Futbol tarihinin en unutulmaz anlarına ev sahipliği yapan 1986 Dünya Kupası'nın meşhur çeyrek final karşılaşması, Arjantin ve İngiltere takımları arasında oynandı. Bu maç, sadece Diego Maradona'nın eşsiz yetenekleriyle değil, aynı zamanda o karşılaşmayı yöneten Türk hakem Ali Şen'in de hikayesiyle hafızalarda yer etti. Maradona'nın "Tanrının Eli" golüyle hatırlanan bu önemli mücadele, sadece futbolseverler için değil, aynı zamanda hakemlik dünyası için de ayrı bir anlam taşıyor. Şimdi, o önemli maçın detaylarını ve neden geç başladığını Türk hakem Ali Şen'in gözünden dinleyelim.

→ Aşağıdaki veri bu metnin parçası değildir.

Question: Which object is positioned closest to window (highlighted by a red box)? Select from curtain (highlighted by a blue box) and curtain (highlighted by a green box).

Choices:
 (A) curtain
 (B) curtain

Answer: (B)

Ali Şen, maçın gecikme nedenini anlatırken, stadyumdaki atmosferin heyecan dolu olduğunu belirtiyor. "Özellikle Maradona gibi bir efsanenin sahada olacağı bilgisi, herkesin beklentilerini yükseltmişti. Takımların ısınma süreleri uzadı ve oyuncuların sahaya çıkma hazırlıkları beklenmedik şekilde uzadı" diyor. Maç yürütümüne dair kurallar gerektirmesi görmeye alışık olduğumuz, hızlı ve etkili bir oyun süreci izlenimi vermeye çalışırken bile, birçok faktör işin içine girdi. Bu durum, hem hakemler hem de organizasyon ekibi için bir stres kaynağıydı.
Maçın başlamasıyla birlikte, Ali Şen için sahada olmak sadece bir görevden ibaret değildi. "Maradona gibi bir futbolcuya karşı hakemlik yapmak, birçok duygu barındıran bir deneyim. Herkes onun yeteneklerini konuşurken, ben de kuralları ve adaleti sağlamakla yükümlüydüm. Bu, büyük bir sorumluluktu" diyor. O zamanlarda, Maradona'nın efsanelerinin alev aldığı, futbolun sadece oyun değil aynı zamanda bir tutku olduğunun da altını çizen Şen, bütün bu duygularla başa çıkmanın zorluğundan bahsediyor. "Sahaya adım attığımda, kalbim hızla çarpıyordu. Altyapısını oluşturduğumuz sporun kalitesini yönetmek için elimden gelenin en iyisini yapmak lazım." ifadesiyle, o anların ne denli etkileyici olduğunu vurguladı.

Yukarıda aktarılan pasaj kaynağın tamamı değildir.